Apr 20, 2011 14:03 GMT  ·  By

Testing and developing new drug could become a lot easier and faster in the future, thanks to the advancements made by a team of researchers from the Stanford University, in the US. Scientists here developed a new biosensor microchip that can be used for drug development research.

Each of the new microchips contains an estimated 100,000 magnetically sensitive nanosensors, each of which is capable of determining how specific proteins bind to each other, or to substrates.

Learning this is one of the most fundamental aspects of designing new chemicals against a varied array of disorders, investigators say. What makes the new chip much more advanced than any other on the market today is its ability to study several thousand more proteins at once than any of its competitors.

In addition to determining which chemical combination makes the best drugs for a particular disease, the new microchip will also make it possible to determine whether administering the new substance to a patient during therapy will have any side effects.

“You can fit thousands, even tens of thousands, of different proteins of interest on the same chip and run the protein-binding experiments in one shot,” explains Shan Wang, the leader of the study.

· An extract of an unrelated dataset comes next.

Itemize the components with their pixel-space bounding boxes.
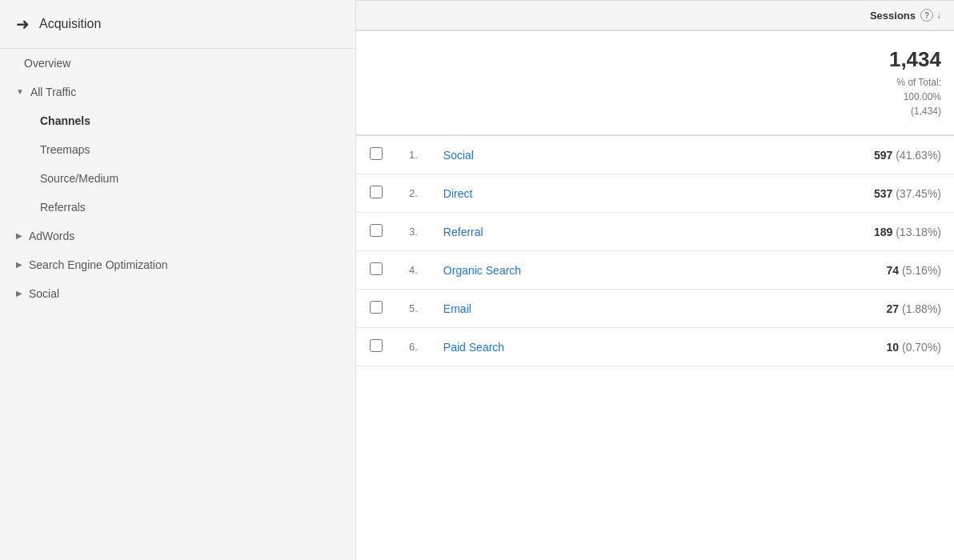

He holds an appointment as a professor of materials science, of engineering and of electrical engineering at Stanford. “In theory, in one test, you could look at a drug's affinity for every protein in the human body,” adds colleague Richard Gaster, MD.

The expert, who is also the first author of the new paper, is a PhD candidate in bioengineering and medicine at the university. Details of the work have already been published online in the journal Nature Nanotechnology, and are also scheduled to be published in the print issue of the same magazine.

“I think their technology has the potential to revolutionize how we do bioassays,” explains P.J. Utz, who is a Stanford Medical Center associate professor of immunology and rheumatology. He was not a part of the team that led the new work.

The first time the magnetic nanoscale sensor technology was presented was back in 2009, when a paper detailing how it operates was published in the journal Nature Medicine.

After spending the mean time improving on the technology, the team is now confident that the sensors can be seamlessly integrated inside the new microchips, for optimum results. Already, the approach is proving to be faster than any other out there.